If you want to export the current list of errors and use it as the baseline, run PHPStan with --generate-baseline
option
./vendor/bin/phpstan analyse --memory-limit=25 --generate-base
Note: We dropped the path option from the example in installation as it is now being set in the config file.
It will generate the list of errors with the number of occurrences per file and saves it in phpstan-baseline.neon
. Finally, we add the baseline file to our includes
includes:
- ./vendor/nunomaduro/larastan/extension.neon
- phpstan-baseline.neon
Adding PHPStan to Your CI/CD
Adding PHPStan to the CI/CD pipeline and running it regularly on merge requests and main branches will increase your code quality. In addition to helping in code review.

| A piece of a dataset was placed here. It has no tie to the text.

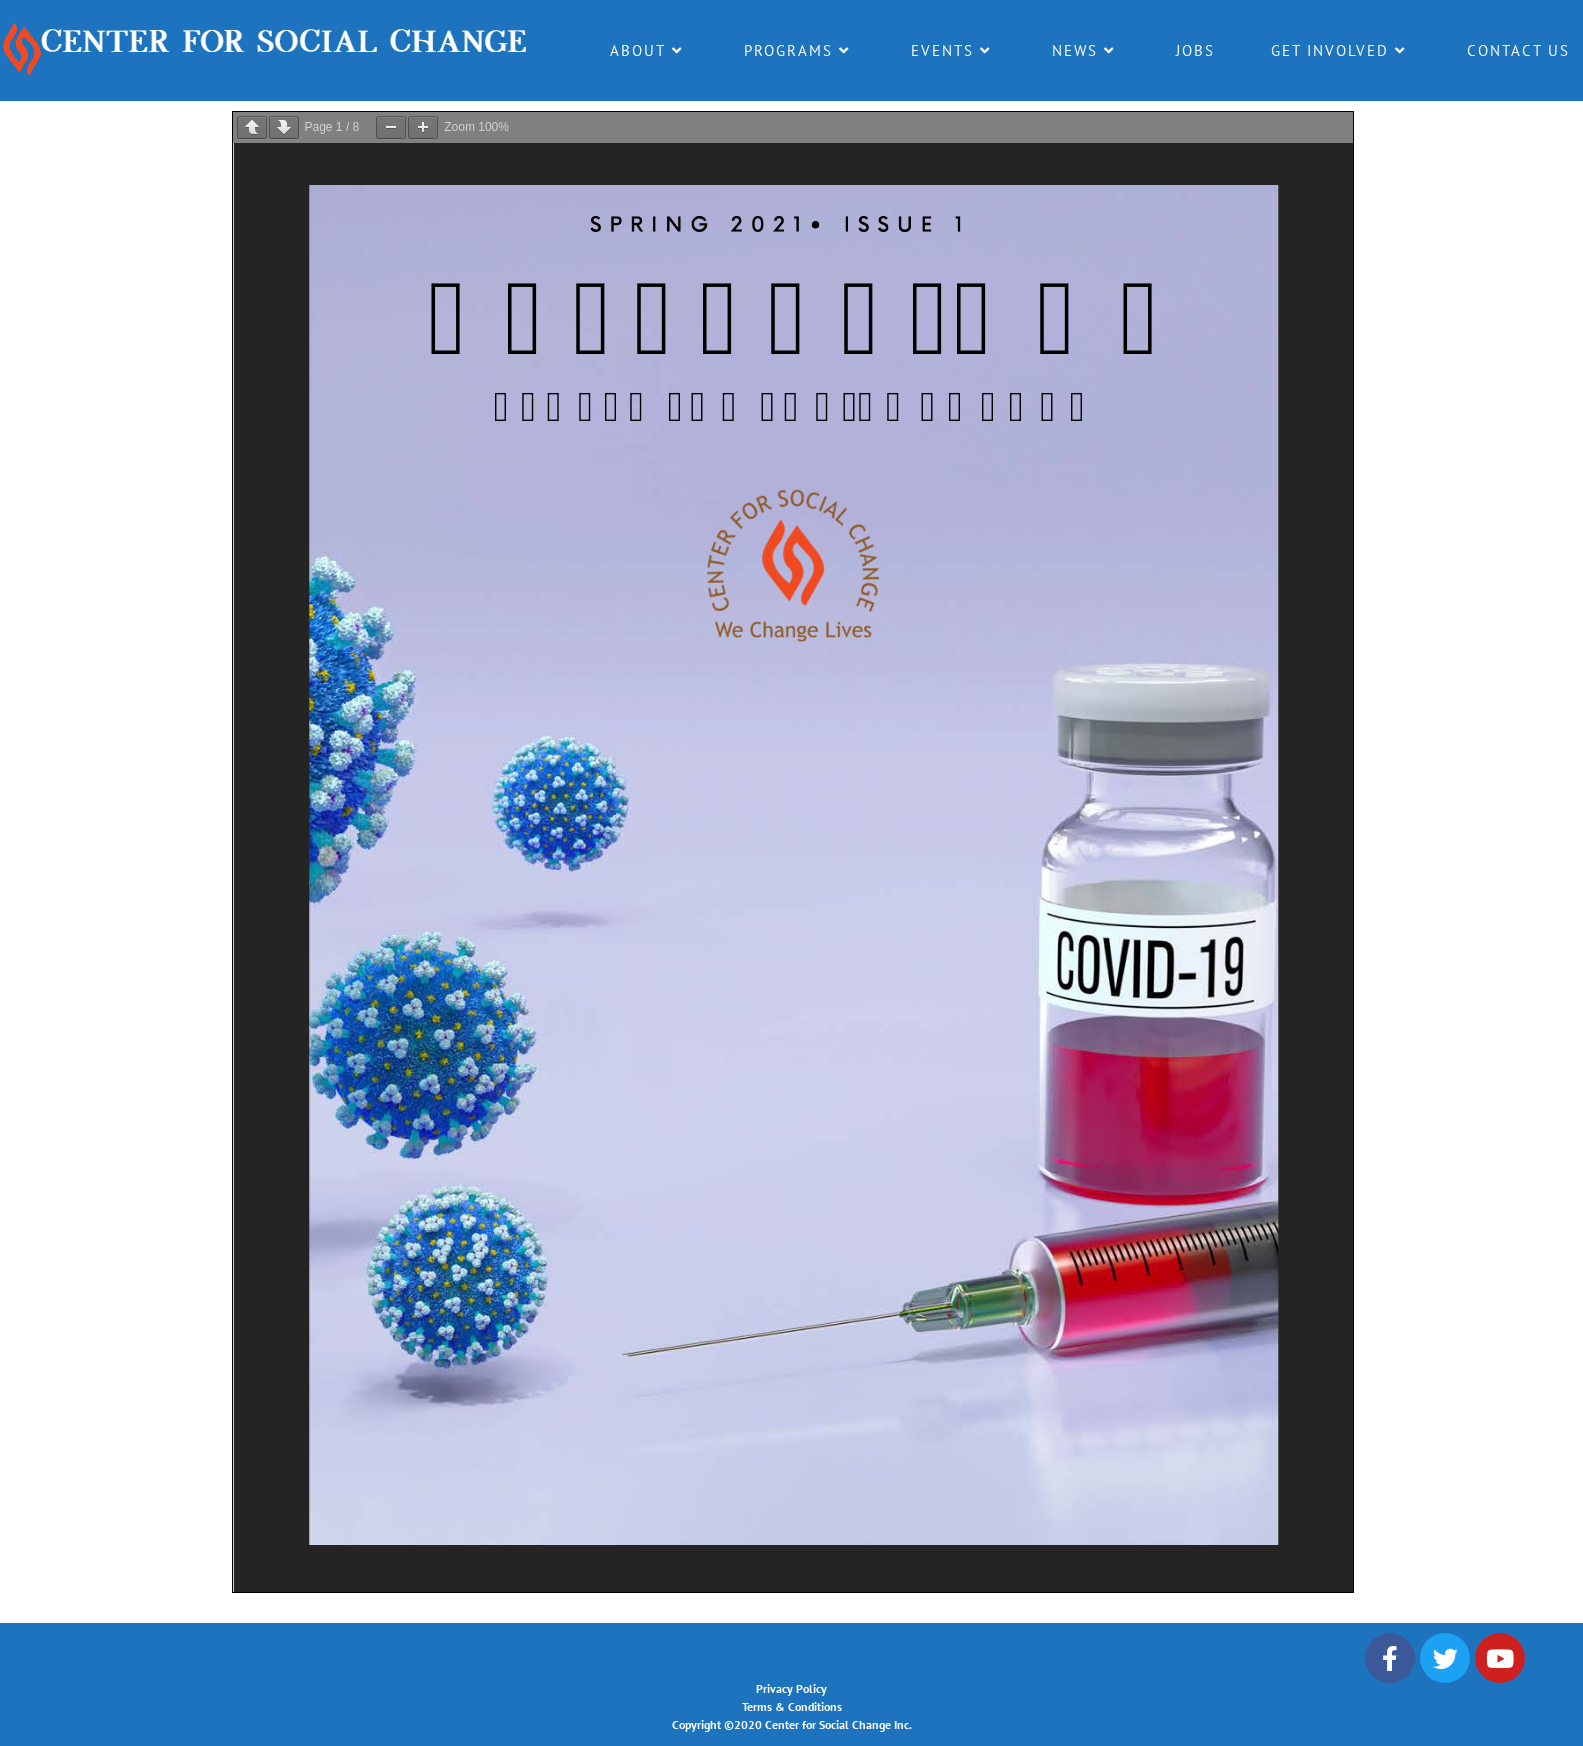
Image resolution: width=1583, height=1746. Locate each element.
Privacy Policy (791, 1688)
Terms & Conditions (792, 1706)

Embed this snippet in your gitlab-ci.yml
file and a code quality report will be generated for any merge request, changes to develop or master branches in addition to release and hotfix branches.
stages:
- staticanalysis -
phpstan:
stage: staticanalysis
image: composer
before_script:
- composer require nunomaduro/larastan:1.0.2 --dev --no-plugins --no-interaction --no-scripts --prefer-dist --ignore-platform-reqs
script:
- vendor/bin/phpstan analyse --no-progress --error-format gitlab > phpstan.json
cache:
key: ${CI_COMMIT_REF_SLUG}-composer-larastan
paths:
- vendor/
artifacts:
when: always
reports:
codequality: phpstan.json
allow_failure: true
dependencies:
- php-cs-fixer
needs:
- php-cs-fixer
only:
- merge_requests
- master
- develop
- /^release\/[0-9]+.[0-9]+.[0-9]$/
- /^hotfix\/[0-9]+.[0-9]+.[0-9]$/
Limitations of Static Analysis
Static analysis is not a substitute for testing, they are different tools targeting different domains in the development lifecycle, and it has some limitations:
No Understanding of Developer Intent
function calculateArea(int $length, int $width): int { $area = $length + $width; return; }
In the above function, a static code analysis tool might detect that the returned value does not match the defined type but it cannot determine that the function is semantically wrong!
Some rules are subjective depending on the context.
False Positives and False Negatives.